A TERRORIST attack on a European city using nerve gas, germ warfare, radioactive or nuclear weapons to inflict mass casualties is inevitable, the head of MI5 said yesterday.

Eliza Manningham-Buller, who became director-general of the domestic intelligence agency last October, told a conference in London that ''renegade scientists'' had already given terrorist groups the information to build such devices.

''We are faced with a realistic possibility of a form of attack that could include chemical, biological, radiological or nuclear. It is only a matter of time before a crude version of one of these is launched on a western city,'' she said in her first on-the-record briefing since taking up her (pounds) 150,000-a-year post.

She said September 11 was a watershed. Intelligence knew something was going to happen, but not the nature, or size, of the attack.

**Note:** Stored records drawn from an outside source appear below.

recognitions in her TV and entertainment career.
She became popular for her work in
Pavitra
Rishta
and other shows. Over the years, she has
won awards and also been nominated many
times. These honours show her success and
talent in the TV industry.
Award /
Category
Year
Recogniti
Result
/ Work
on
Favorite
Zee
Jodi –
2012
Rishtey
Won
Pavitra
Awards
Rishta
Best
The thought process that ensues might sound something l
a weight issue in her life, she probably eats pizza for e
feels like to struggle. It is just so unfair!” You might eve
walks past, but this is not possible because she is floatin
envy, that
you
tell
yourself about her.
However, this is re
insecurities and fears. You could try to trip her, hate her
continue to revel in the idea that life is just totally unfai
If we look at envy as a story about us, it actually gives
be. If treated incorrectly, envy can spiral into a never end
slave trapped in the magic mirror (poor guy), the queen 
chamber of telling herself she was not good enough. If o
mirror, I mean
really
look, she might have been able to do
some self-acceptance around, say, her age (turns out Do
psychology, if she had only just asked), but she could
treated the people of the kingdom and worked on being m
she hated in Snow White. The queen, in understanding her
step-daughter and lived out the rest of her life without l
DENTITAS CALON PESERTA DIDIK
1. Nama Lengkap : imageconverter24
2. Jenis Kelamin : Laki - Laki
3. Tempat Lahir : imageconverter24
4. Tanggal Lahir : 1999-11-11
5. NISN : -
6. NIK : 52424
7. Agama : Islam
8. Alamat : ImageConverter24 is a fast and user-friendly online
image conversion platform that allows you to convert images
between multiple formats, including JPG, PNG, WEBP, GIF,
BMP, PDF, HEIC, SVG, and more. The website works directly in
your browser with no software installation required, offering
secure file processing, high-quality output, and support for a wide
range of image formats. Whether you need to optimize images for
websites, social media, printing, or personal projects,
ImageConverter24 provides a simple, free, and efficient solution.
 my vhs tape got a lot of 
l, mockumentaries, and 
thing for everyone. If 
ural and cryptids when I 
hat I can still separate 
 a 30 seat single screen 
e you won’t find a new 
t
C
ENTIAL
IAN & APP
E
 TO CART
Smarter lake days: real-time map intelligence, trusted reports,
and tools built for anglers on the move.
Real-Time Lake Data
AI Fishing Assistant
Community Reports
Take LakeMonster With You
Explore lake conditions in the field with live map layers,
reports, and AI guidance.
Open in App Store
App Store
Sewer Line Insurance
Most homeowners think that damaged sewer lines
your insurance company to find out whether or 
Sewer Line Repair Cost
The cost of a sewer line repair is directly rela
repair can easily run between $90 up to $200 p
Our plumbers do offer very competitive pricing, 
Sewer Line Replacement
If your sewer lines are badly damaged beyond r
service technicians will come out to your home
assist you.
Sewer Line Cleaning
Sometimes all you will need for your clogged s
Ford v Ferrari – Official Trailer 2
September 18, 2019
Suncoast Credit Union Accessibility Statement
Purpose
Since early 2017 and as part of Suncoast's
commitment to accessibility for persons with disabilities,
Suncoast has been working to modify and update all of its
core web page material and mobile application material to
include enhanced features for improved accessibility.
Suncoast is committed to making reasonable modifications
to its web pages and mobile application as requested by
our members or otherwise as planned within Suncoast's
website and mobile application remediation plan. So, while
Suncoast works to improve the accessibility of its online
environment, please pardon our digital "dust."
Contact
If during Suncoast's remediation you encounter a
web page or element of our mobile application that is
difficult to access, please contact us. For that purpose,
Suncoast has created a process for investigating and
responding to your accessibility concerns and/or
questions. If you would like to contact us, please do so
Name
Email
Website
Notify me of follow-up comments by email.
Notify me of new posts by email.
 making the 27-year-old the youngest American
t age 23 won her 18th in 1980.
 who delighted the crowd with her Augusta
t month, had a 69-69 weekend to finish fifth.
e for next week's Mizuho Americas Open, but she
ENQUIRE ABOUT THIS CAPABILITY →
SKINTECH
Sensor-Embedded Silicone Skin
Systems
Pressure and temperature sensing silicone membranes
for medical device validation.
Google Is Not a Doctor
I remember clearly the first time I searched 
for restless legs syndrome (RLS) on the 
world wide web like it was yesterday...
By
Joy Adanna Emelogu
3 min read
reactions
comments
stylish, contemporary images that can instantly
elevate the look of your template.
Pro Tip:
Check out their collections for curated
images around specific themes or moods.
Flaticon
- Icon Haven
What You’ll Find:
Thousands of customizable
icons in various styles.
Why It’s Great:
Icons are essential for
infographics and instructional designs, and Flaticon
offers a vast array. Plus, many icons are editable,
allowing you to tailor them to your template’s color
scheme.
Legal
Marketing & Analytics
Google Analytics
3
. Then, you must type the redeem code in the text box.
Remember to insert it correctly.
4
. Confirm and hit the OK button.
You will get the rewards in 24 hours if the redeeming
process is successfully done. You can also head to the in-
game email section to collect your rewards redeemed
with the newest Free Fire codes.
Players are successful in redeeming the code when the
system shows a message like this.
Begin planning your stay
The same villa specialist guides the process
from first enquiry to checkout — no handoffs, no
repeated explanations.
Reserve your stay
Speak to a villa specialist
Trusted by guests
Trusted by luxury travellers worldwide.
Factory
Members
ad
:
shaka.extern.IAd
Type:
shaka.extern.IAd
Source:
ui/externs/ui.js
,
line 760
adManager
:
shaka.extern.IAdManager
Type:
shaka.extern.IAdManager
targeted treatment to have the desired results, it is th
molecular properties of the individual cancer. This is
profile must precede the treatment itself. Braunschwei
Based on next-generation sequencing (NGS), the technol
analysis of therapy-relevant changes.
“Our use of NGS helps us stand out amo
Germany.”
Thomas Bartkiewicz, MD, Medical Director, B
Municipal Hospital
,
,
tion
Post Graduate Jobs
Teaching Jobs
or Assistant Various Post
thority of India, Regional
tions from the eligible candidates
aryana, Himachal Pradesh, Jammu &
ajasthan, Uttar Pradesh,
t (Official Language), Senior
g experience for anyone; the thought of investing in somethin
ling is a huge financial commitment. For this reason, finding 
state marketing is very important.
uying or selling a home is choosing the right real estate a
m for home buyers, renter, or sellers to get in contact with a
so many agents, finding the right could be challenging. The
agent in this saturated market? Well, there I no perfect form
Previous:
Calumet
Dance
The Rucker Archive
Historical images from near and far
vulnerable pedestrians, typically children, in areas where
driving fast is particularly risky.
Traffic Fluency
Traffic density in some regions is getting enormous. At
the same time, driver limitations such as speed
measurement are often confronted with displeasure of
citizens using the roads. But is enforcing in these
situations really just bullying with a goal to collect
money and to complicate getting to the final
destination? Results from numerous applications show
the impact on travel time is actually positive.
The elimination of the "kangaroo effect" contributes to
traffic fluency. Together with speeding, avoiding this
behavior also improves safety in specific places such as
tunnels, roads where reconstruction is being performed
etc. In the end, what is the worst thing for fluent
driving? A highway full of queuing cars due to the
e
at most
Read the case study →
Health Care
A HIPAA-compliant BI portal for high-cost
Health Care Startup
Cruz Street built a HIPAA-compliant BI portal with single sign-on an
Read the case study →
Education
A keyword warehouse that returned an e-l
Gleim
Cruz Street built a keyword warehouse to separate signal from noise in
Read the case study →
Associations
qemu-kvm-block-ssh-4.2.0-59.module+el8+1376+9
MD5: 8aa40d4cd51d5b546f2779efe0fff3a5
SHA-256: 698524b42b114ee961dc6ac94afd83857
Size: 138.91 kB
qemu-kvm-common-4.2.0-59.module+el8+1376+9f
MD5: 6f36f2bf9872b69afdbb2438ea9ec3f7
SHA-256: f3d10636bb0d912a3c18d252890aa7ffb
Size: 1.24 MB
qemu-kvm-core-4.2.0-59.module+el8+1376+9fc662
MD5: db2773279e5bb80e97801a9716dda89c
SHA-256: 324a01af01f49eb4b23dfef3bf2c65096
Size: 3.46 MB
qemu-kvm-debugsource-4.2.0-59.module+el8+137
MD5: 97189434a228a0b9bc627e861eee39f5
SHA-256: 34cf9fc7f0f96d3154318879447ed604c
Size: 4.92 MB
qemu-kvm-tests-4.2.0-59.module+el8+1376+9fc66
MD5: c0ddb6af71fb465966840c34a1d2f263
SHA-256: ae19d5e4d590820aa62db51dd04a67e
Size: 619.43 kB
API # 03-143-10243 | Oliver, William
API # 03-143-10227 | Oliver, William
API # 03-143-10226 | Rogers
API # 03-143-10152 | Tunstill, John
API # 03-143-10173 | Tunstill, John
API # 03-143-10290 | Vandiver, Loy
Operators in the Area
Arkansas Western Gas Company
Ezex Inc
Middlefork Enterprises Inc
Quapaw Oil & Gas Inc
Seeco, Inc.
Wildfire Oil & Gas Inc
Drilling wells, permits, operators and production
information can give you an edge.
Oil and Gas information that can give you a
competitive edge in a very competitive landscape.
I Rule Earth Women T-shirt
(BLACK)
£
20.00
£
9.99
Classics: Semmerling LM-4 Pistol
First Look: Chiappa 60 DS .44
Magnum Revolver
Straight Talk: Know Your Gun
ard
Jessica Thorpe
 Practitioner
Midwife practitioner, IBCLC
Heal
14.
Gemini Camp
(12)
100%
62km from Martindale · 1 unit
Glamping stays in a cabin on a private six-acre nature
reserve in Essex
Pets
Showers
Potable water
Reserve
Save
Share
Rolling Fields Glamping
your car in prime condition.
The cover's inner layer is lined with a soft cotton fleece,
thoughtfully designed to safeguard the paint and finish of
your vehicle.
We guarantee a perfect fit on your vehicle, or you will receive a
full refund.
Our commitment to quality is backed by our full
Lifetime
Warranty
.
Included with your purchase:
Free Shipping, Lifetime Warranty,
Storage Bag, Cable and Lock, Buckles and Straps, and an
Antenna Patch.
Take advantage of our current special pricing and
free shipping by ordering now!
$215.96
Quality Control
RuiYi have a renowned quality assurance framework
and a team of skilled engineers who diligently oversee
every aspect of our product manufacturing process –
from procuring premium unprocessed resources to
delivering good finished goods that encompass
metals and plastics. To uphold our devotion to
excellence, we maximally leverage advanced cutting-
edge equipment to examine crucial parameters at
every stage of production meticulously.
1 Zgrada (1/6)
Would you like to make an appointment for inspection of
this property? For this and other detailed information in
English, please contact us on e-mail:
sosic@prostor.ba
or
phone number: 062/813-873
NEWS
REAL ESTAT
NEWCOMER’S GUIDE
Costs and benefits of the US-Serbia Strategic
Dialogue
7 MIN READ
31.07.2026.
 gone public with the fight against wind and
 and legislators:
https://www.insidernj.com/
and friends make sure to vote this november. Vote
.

She conceded that no intelligence service would ever be able to present a complete picture of terrorist intentions and targets, particularly now when the threat was global and the complexity of alliances involving networks like al Qaeda difficult to pin down. ''There was plenty of intelligence before September 11 that something terrible was going to happen.

''That was reflected in the dossier on Osama bin Laden that the government published shortly afterwards. But the nature of the attack was unknown,'' she added.

''Intelligence never tells you everything. In this case, when it's a global threat, it tends to be patchy and incomplete. Sep-tember 11 was a watershed. We were shocked by the sheer scale of the devastation, which was beyond our imagination.''

Ms Manningham-Buller, 54, said about 150 new pieces of intelligence about possible terrorist threats were received every week at MI5's joint terrorism analysis centre in London.

The willingness of networks like al Qaeda to strike soft targets and to use suicide bombers made it difficult to stop, despite increased international co-operation and greater resources. The positive note was that Britain had ''unrivalled expertise'' in combating terrorism.

Britain was placed on its second-highest security alert last month shortly after Ms Manningham-Buller and the CIA director, George Tenet, met for a private summit. Within days, the Houses of Parliament and other vulnerable public buildings in London were ringed with concrete barriers.

Al Qaeda still remained an organisation capable of deadly attacks. It was ''the first truly global terrorist threat''. Recent bomb attacks in Riyadh and Casablanca proved that it and other groups were still active and, potentially, potent.

''The threat from international terrorism is with us for a good long time. If this is a war that can be won, it is not going to be won soon,'' she added. ''Breaking the link between terrorism and religious ideology is difficult.''

She joined MI5 in 1974. Under her command, the agency has been given funding and permission to increase its staff by 25% to 2400 to counter international terrorism and organised crime syndicates.